Но я не дал себя разжалобить, а сказал:
— Скули себе на здоровье!
— Пёс не виноват, — сказал капитан. — Просто надо держать дверь рубки закрытой, и всё.
— А всё-таки здорово он, леший, лазает! — с уважением сказал свободный рулевой.
— Только не своим курсом! — сердито возразил штурман. — Собачье дело — за кошками да зайцами гоняться, а не карты таскать!
Мурка частенько с невероятным упорством продолжал взбираться по трапу и атаковать дверь штурманской рубки. Но, сколько он ни выл, на мостик его больше не пускали. У собаки, конечно, тоже есть свой курс, но чтоб она ещё проверяла его по карте — это уж чересчур! Лишь в Норвежском море Мурку снова пустили на мостик. Но к тому времени он уже стал побаиваться закрытой двери штурманской рубки и старался проскользнуть
Вот попадём в Северном море в ад…
Каттегат мы прошли в хорошую погоду. И даже после того, как мы миновали мыс Скагген, за которым начинается более широкий пролив Скагеррак, Нептун оставался всё столь же милостивым. Лишь слабая волна слегка морщинила тёмно-синюю гладь Скагеррака. Датский берег уже исчез, береговые скалы Южной Норвегии ещё не показались, и вокруг была лишь вода, вода, вода… Нас даже охватило обманчивое ощущение, что разговоры о сильном волнении, о штормах, о морской болезни ведутся лишь для того, чтобы запугивать ребятишек.
В Скагерраке корабли встречались гораздо реже, чем в Зунде. Однообразие водной равнины постепенно заглушало в душе то праздничное чувство, которое охватило всех в первые дни плавания. Мы уже отчётливо сознавали, что нас ждёт будничная и монотонная трудовая жизнь моряков. У рыбаков, отправляющихся на дальний лов, нелёгкий хлеб.
Проходил час за часом, миля за милей. По правому борту нас сопровождали скалистые берега Южной Норвегии.
Был вечер. Уже стемнело. Море едва поблёскивало. Где-то впереди мелькали сигнальные огни встречных судов, на берегу мигали маяки.
После полуночи мы легли спать: капитан на свою койку, я на диван. А Мурке почему-то разонравилось спать у двери каюты на рогожке. Попытавшись всякими хитростями сперва занять капитанское место, потом моё, он, рыча, взобрался на кресло у письменного стола и свернулся клубком. Видно, он почувствовал себя спокойно между ручек кресла и потому вскоре тихо захрапел. А нам не спалось.

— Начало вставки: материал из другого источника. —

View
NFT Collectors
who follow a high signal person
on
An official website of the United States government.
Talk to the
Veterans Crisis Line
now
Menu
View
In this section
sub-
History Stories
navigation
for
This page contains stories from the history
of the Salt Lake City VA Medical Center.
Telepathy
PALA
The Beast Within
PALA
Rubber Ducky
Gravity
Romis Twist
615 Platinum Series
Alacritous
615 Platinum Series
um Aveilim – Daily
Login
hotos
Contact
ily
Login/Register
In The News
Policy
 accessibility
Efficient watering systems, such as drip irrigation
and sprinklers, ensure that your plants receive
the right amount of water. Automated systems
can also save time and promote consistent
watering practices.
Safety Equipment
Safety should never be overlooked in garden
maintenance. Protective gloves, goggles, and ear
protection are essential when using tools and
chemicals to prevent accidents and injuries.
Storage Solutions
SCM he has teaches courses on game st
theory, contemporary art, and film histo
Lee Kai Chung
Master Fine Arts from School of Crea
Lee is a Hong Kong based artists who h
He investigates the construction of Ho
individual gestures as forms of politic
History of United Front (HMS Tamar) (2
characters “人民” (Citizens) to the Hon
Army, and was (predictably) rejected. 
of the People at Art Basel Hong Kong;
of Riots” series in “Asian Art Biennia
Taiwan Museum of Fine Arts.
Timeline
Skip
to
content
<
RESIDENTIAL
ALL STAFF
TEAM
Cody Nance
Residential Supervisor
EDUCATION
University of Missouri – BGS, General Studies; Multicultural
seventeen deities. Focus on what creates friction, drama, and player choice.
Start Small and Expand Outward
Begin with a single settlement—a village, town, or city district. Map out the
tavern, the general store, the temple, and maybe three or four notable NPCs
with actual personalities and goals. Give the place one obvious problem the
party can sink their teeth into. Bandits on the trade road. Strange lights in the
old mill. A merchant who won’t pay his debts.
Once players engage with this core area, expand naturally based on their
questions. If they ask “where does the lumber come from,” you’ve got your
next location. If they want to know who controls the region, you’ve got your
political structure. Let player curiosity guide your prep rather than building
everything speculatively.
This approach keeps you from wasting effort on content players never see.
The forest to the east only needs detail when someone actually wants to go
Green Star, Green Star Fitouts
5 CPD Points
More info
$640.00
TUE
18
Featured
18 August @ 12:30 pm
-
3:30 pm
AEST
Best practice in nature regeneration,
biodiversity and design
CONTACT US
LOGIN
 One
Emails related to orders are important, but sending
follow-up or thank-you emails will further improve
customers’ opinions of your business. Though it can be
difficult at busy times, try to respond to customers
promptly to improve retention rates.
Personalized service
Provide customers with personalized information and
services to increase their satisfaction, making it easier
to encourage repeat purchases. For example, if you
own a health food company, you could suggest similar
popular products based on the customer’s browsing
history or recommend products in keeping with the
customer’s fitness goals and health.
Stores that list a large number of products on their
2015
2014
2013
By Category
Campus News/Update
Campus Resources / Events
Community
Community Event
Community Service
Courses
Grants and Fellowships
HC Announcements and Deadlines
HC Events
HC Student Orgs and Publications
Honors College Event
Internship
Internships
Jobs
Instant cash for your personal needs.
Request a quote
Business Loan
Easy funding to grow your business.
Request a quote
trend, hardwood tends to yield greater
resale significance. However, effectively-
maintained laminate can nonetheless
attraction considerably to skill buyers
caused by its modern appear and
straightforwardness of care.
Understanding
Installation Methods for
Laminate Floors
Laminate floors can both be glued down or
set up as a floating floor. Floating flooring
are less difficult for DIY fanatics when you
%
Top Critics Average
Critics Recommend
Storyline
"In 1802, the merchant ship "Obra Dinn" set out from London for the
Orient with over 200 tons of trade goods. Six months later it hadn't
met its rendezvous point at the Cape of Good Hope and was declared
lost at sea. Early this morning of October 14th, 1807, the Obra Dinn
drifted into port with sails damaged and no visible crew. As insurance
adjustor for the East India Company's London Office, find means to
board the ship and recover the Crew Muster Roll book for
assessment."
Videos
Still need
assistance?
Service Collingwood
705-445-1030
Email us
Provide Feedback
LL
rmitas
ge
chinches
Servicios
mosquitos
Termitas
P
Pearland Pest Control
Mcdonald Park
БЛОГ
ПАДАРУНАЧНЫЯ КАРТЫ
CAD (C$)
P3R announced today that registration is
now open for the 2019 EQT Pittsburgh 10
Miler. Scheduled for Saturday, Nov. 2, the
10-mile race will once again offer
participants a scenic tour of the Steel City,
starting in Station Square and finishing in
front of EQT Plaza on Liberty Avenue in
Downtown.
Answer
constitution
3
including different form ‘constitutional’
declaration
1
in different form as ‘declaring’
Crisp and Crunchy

— Завтра будем в Северном море, — сказал капитан. — Барометр падает.
— Потреплет ветром.
— Не иначе, — сказал капитан и, помолчав, добавил: — Надо бы привинтить к полу кресло.
На кораблях стулья привинчиваются железными болтами к полу каюты. Но Мурка спал так сладко, что мы отложили это дело на утро. И оба разом заснули, словно в яму провалились.
Мне снился странный сон. Будто я веду машину по Военно-Грузинской дороге. Вдруг руль перестал меня слушаться и машина полетела в пропасть. Но не успел я упасть, как у радиатора выросли крылышки и машина взлетела вверх. А потом опять начала падать. Так меня болтало до тех пор, пока я с ужасным грохотом не рухнул на дно пропасти и не проснулся.
Корабль сильно качало. О переборку каюты, гремя, стукалась отвязавшаяся пустая бочка. Мурка рычал во сне и беспокойно ворочался. Но ничего особенного не случилось. Волна была встречная, и траулер опускался и поднимался через равные промежутки.
Капитан позвонил на мостик:
— Привяжите бочку.
С мостика ответили, что этим уже занимаются.
— Какой ветер?
Ответили, что западный, в шесть баллов.
— Всё, — сказал капитан и повесил трубку.
Траулер шёл прежним курсом против волны.